• INSTRUCTIONS FOR THE TASK: Could you repeat the entries below exactly, but only from the line with "schemi Gerda Bengtsson" through the line with "DESCRIÇÃO DO PRODUTO", and without any picture?

• RECORDS TO USE:
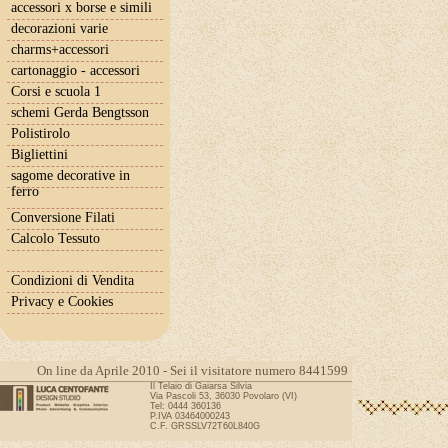
accessori x borse e simili
decorazioni varie
charms+accessori
cartonaggio - accessori
Corsi e scuola 1
schemi Gerda Bengtsson
Polistirolo
Bigliettini
sagome decorative in
ferro
Conversione Filati
Calcolo Tessuto
Condizioni di Vendita
Privacy e Cookies
On line da Aprile 2010 - Sei il visitatore numero 8441599
Il Telaio di Gaiarsa Silvia
Via Pascoli 53, 36030 Povolaro (VI)
Tel: 0444 360136
P.IVA 03464000243
C.F. GRSSLV72T60L840G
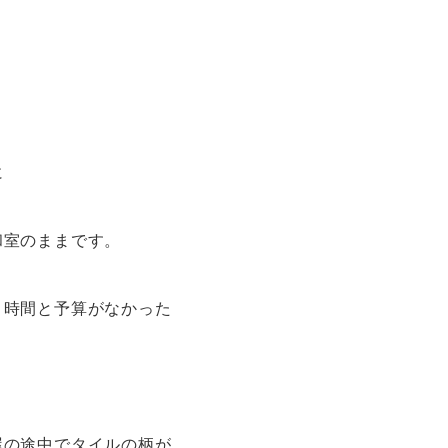
に
和室のままです。
り時間と予算がなかった
屋の途中でタイルの柄が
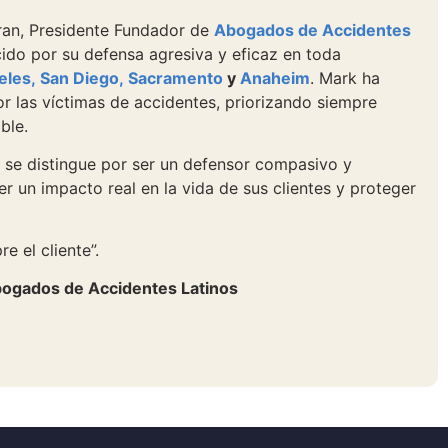
iran, Presidente Fundador de
Abogados de Accidentes
ocido por su defensa agresiva y eficaz en toda
eles,
San Diego,
Sacramento
y
Anaheim
. Mark ha
or las víctimas de accidentes, priorizando siempre
ble.
 se distingue por ser un defensor compasivo y
r un impacto real en la vida de sus clientes y proteger
e el cliente”.
ogados de Accidentes Latinos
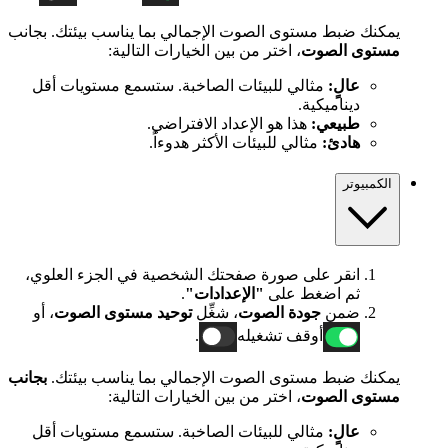
يمكنك ضبط مستوى الصوت الإجمالي بما يناسب بيئتك. بجانب
مستوى الصوت
، اختر من بين الخيارات التالية:
عالٍ:
مثالي للبيئات الصاخبة. ستسمع مستويات أقل
ديناميكية.
طبيعي:
هذا هو الإعداد الافتراضي.
هادئ:
مثالي للبيئات الأكثر هدوءاً.
الكمبيوتر
انقر على صورة صفحتك الشخصية في الجزء العلوي،
ثم اضغط على
"الإعدادات"
.
ضمن
جودة الصوت
، شغِّل
توحيد مستوى الصوت
، أو
أوقف تشغيله
.
يمكنك ضبط مستوى الصوت الإجمالي بما يناسب بيئتك.
بجانب
مستوى الصوت
، اختر من بين الخيارات التالية:
عالٍ:
مثالي للبيئات الصاخبة. ستسمع مستويات أقل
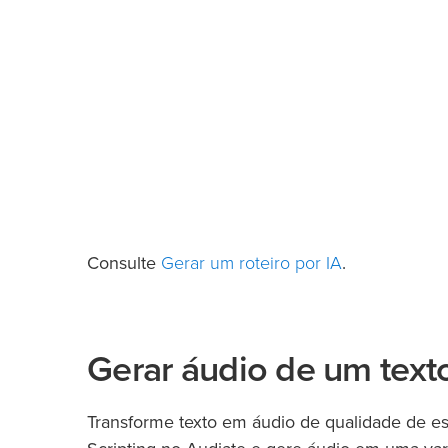
Gerar um roteiro por IA
Consulte
.
Gerar áudio de um texto
Transforme texto em áudio de qualidade de es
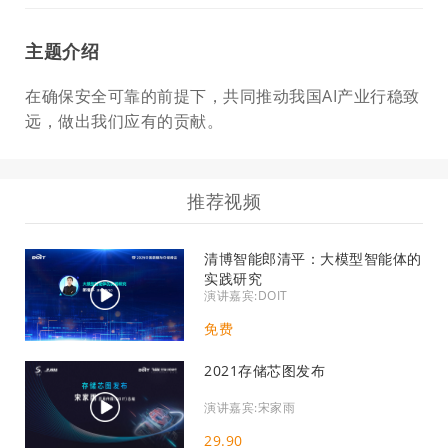
主题介绍
在确保安全可靠的前提下，共同推动我国AI产业行稳致
远，做出我们应有的贡献。
推荐视频
清博智能郎清平：大模型智能体的
实践研究
演讲嘉宾:DOIT
免费
2021存储芯图发布
演讲嘉宾:宋家雨
29.90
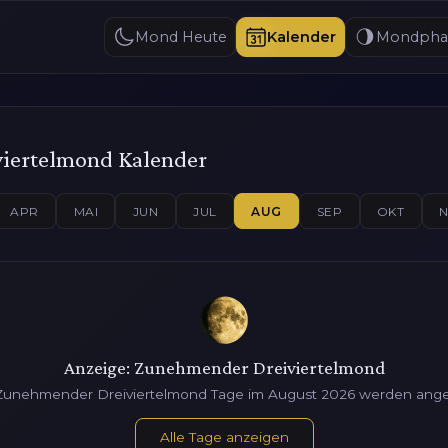
Mond Heute
Kalender
Mondpha
iertelmond Kalender
APR
MAI
JUN
JUL
AUG
SEP
OKT
Anzeige: Zunehmender Dreiviertelmond
 Zunehmender Dreiviertelmond Tage im August 2026 werden ange
Alle Tage anzeigen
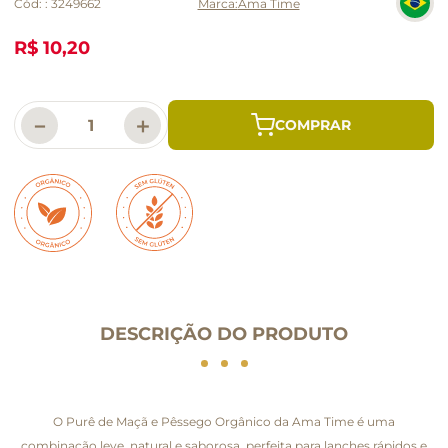
Cód:
:
3249662
Ama Time
R$ 10,20
－
＋
DESCRIÇÃO DO PRODUTO
O Purê de Maçã e Pêssego Orgânico da Ama Time é uma
combinação leve, natural e saborosa, perfeita para lanches rápidos e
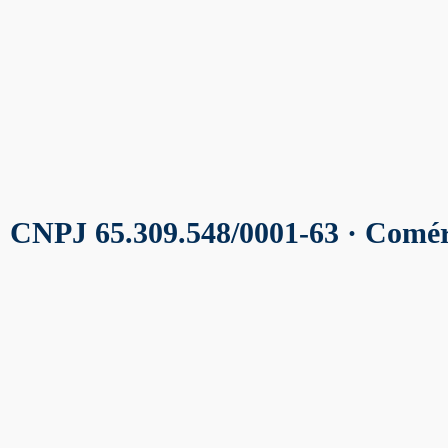
· CNPJ 65.309.548/0001-63 · Comér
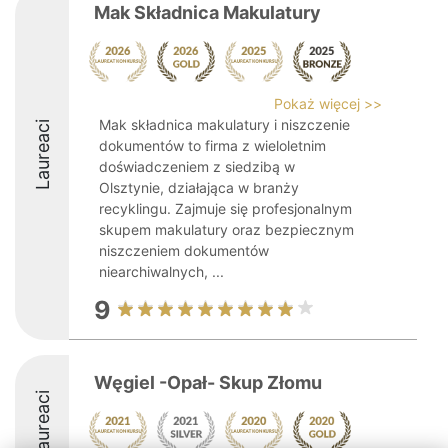
Mak Składnica Makulatury
Pokaż więcej >>
Mak składnica makulatury i niszczenie
Laureaci
dokumentów to firma z wieloletnim
doświadczeniem z siedzibą w
Olsztynie, działająca w branży
recyklingu. Zajmuje się profesjonalnym
skupem makulatury oraz bezpiecznym
niszczeniem dokumentów
niearchiwalnych, ...
9
Węgiel -Opał- Skup Złomu
Laureaci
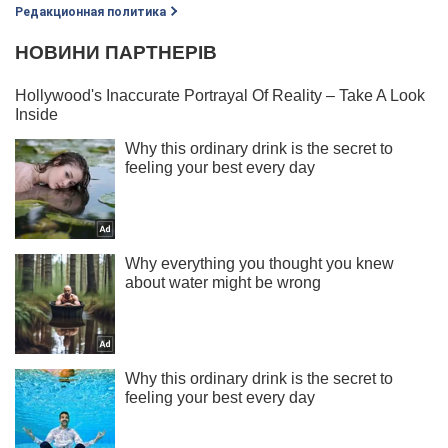
Редакционная политика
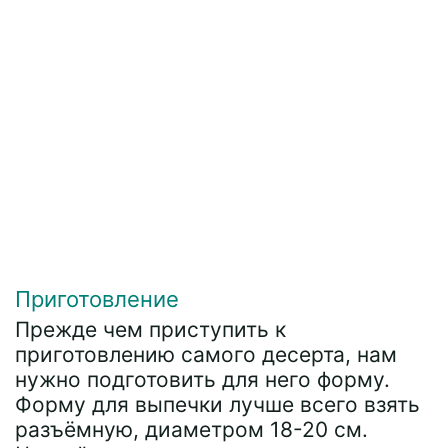
Приготовление
Прежде чем приступить к
приготовлению самого десерта, нам
нужно подготовить для него форму.
Форму для выпечки лучше всего взять
разъёмную, диаметром 18-20 см.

• SOLUTION FOR THIS EXERCISE:
schemi Gerda Bengtsson
Polistirolo
Bigliettini
sagome decorative in
ferro
Conversione Filati
Calcolo Tessuto
Condizioni di Vendita
Privacy e Cookies
On line da Aprile 2010 - Sei il visitatore numero 8441599
Il Telaio di Gaiarsa Silvia
Via Pascoli 53, 36030 Povolaro (VI)
Tel: 0444 360136
P.IVA 03464000243
C.F. GRSSLV72T60L840G
に
和室のままです。
り時間と予算がなかった
屋の途中でタイルの柄が
iran, Presidente Fundador de
Abogados de Accidentes
ocido por su defensa agresiva y eficaz en toda
eles,
San Diego,
Sacramento
y
Anaheim
. Mark ha
or las víctimas de accidentes, priorizando siempre
ble.
 se distingue por ser un defensor compasivo y
r un impacto real en la vida de sus clientes y proteger
e el cliente”.
ogados de Accidentes Latinos
يمكنك ضبط مستوى الصوت الإجمالي بما يناسب بيئتك. بجانب
مستوى الصوت
، اختر من بين الخيارات التالية:
عالٍ:
مثالي للبيئات الصاخبة. ستسمع مستويات أقل
ديناميكية.
طبيعي:
هذا هو الإعداد الافتراضي.
هادئ:
مثالي للبيئات الأكثر هدوءاً.
الكمبيوتر
انقر على صورة صفحتك الشخصية في الجزء العلوي،
ثم اضغط على
"الإعدادات"
.
ضمن
جودة الصوت
، شغِّل
توحيد مستوى الصوت
، أو
أوقف تشغيله
.
يمكنك ضبط مستوى الصوت الإجمالي بما يناسب بيئتك.
بجانب
مستوى الصوت
، اختر من بين الخيارات التالية:
عالٍ:
مثالي للبيئات الصاخبة. ستسمع مستويات أقل
Gerar um roteiro por IA
Consulte
.
Gerar áudio de um texto
Transforme texto em áudio de qualidade de es
主题介绍
在确保安全可靠的前提下，共同推动我国AI产业行稳致
远，做出我们应有的贡献。
推荐视频
清博智能郎清平：大模型智能体的
实践研究
演讲嘉宾:DOIT
免费
2021存储芯图发布
演讲嘉宾:宋家雨
29.90
Mond Heute
Kalender
Mondpha
iertelmond Kalender
APR
MAI
JUN
JUL
AUG
SEP
OKT
Anzeige: Zunehmender Dreiviertelmond
 Zunehmender Dreiviertelmond Tage im August 2026 werden ange
Alle Tage anzeigen
Cód:
:
3249662
Ama Time
R$ 10,20
－
＋
DESCRIÇÃO DO PRODUTO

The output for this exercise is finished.